Press Release

SOUTH SAN FRANCISCO, Calif., March 29, 2016 /PRNewswire/ -- Veracyte, Inc. (NASDAQ: VCYT) today announced that company and external researchers will deliver poster presentations demonstrating the clinical utility of the Afirma Gene Expression Classifier (GEC) in thyroid cancer diagnosis, as well as advancing the genomic science around thyroid malignancy, at ENDO 2016, the annual conference of The Endocrine Society, being held April 1-4 in Boston.

"We continue to build the evidence demonstrating the real-world positive impact of the Afirma GEC on patient care. This further reinforces the test's role as a new standard of care in thyroid cancer diagnosis," said Bonnie Anderson, president and chief executive officer of Veracyte. "At the same time, our scientists continue to advance genomic-level understanding of thyroid cancer, in our ongoing effort to provide physicians with clinically useful information that can improve patient care."

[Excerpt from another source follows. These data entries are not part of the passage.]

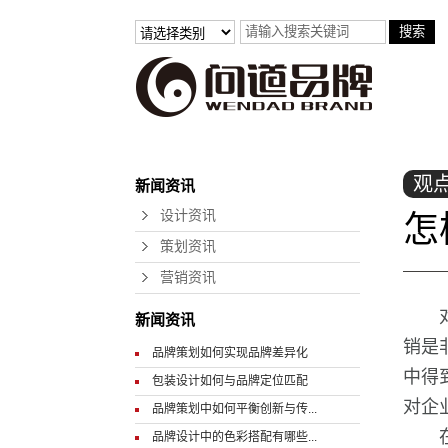
观
新闻资讯
设计资讯
怎
策划资讯
营销资讯
新闻资讯
销是
品牌策划如何实现品牌差异化
中得
包装设计如何与品牌定位匹配
对企
品牌策划中如何平衡创新与传...
品牌设计中的色彩搭配有哪些...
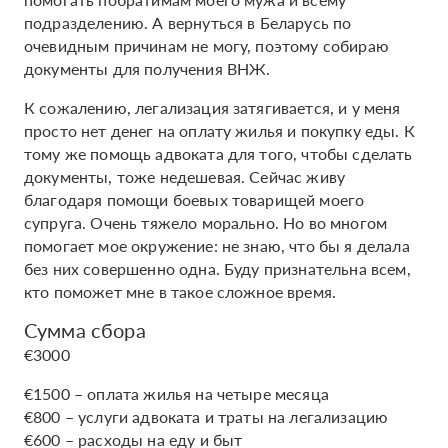
подразделению. А вернуться в Беларусь по
очевидным причинам не могу, поэтому собираю
документы для получения ВНЖ.
К сожалению, легализация затягивается, и у меня
просто нет денег на оплату жилья и покупку еды. К
тому же помощь адвоката для того, чтобы сделать
документы, тоже недешевая. Сейчас живу
благодаря помощи боевых товарищей моего
супруга. Очень тяжело морально. Но во многом
помогает мое окружение: не знаю, что бы я делала
без них совершенно одна. Буду признательна всем,
кто поможет мне в такое сложное время.
Сумма сбора
€3000
€1500 – оплата жилья на четыре месяца
€800 – услуги адвоката и траты на легализацию
€600 – расходы на еду и быт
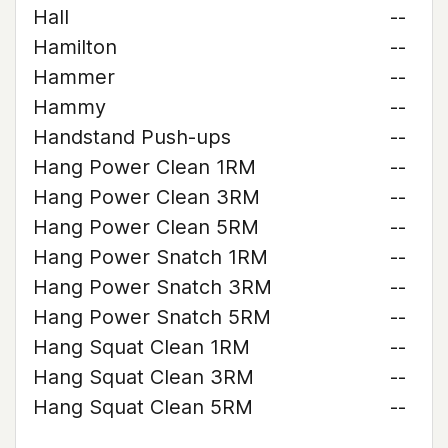
Hall
--
Hamilton
--
Hammer
--
Hammy
--
Handstand Push-ups
--
Hang Power Clean 1RM
--
Hang Power Clean 3RM
--
Hang Power Clean 5RM
--
Hang Power Snatch 1RM
--
Hang Power Snatch 3RM
--
Hang Power Snatch 5RM
--
Hang Squat Clean 1RM
--
Hang Squat Clean 3RM
--
Hang Squat Clean 5RM
--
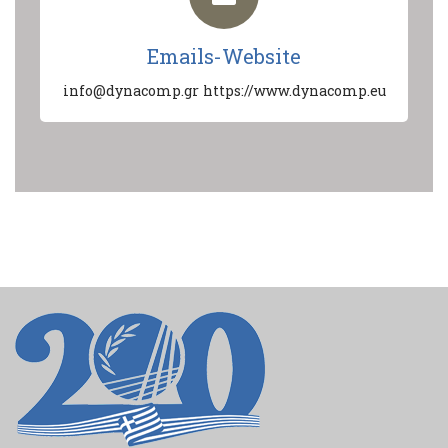
Emails-Website
info@dynacomp.gr
https://www.dynacomp.eu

The following abstracts will be presented during the general poster session on Saturday, April 2, 1:15-3:15 p.m. ET, in Hall AB1 (BCEC) at the Boston Convention and Exhibition Center:

Veracyte will also feature presentations from leading clinical experts at its booth (#309) during the ENDO 2016 conference, including an overview of the Afirma GEC in clinical practice, presented by Erik K. Alexander, M.D., chief, thyroid section, at Brigham and Women's Hospital.

About Afirma
Veracyte's Afirma Thyroid FNA Analysis is a comprehensive solution for improved thyroid nodule assessment. It centers on the Afirma Gene Expression Classifier, a 142-gene molecular test that identifies benign thyroid nodules among those deemed indeterminate by cytopathology, enabling these patients to potentially avoid an unnecessary surgery. An additional 25 genes are used to differentiate uncommon neoplasm subtypes. The company's Afirma Malignancy Classifiers - comprising tests for medullary thyroid cancer and BRAF gene mutation status - are designed to inform surgical strategy for those patients headed to surgery based on their cytopathology or Afirma GEC results. Since the launch of the Afirma GEC in 2011, it has helped spare more than an estimated 20,000 patients from unnecessary thyroid surgery.

About Veracyte
Veracyte (NASDAQ: VCYT) is pioneering the field of molecular cytology, offering genomic solutions that resolve diagnostic ambiguity and enable physicians to make more informed treatment decisions at an early stage in patient care. By improving preoperative diagnostic accuracy, the company aims to help patients avoid unnecessary invasive procedures while reducing healthcare costs. Veracyte's Afirma Thyroid FNA Analysis centers on the proprietary Afirma Gene Expression Classifier (GEC) and is becoming a new standard of care in thyroid nodule assessment. The Afirma test is recommended in leading practice guidelines and is covered for nearly 180 million lives in the United States, including through Medicare and many commercial insurance plans. Veracyte is expanding its molecular cytology franchise to other clinical areas, beginning with difficult-to-diagnose lung diseases. In April 2015, the company launched the Percepta Bronchial Genomic Classifier, a test to evaluate patients with lung nodules that are suspicious for cancer. Veracyte is developing a second product in pulmonology, targeting interstitial lung diseases, including idiopathic pulmonary fibrosis. For more information, please visit www.veracyte.com.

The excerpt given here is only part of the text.